Top of Source data

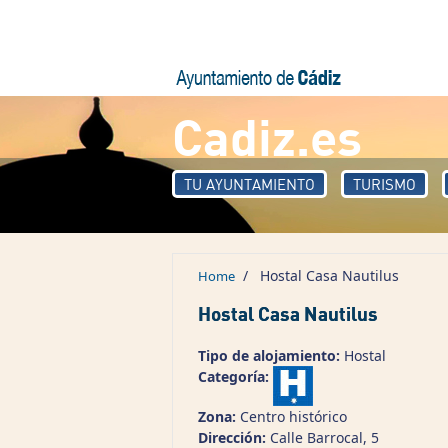
Skip to main content
Cadiz.es
TU AYUNTAMIENTO
TURISMO
/
Hostal Casa Nautilus
Home
Hostal Casa Nautilus
Tipo de alojamiento:
Hostal
Categoría:
Zona:
Centro histórico
Dirección:
Calle Barrocal, 5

Bottom of Source data

§ What you will do: None of the pictures belongs in the answer, but all the entries must be repeated exactly.

§ Result of the task:
Skip to main content
Cadiz.es
TU AYUNTAMIENTO
TURISMO
/
Hostal Casa Nautilus
Home
Hostal Casa Nautilus
Tipo de alojamiento:
Hostal
Categoría:
Zona:
Centro histórico
Dirección:
Calle Barrocal, 5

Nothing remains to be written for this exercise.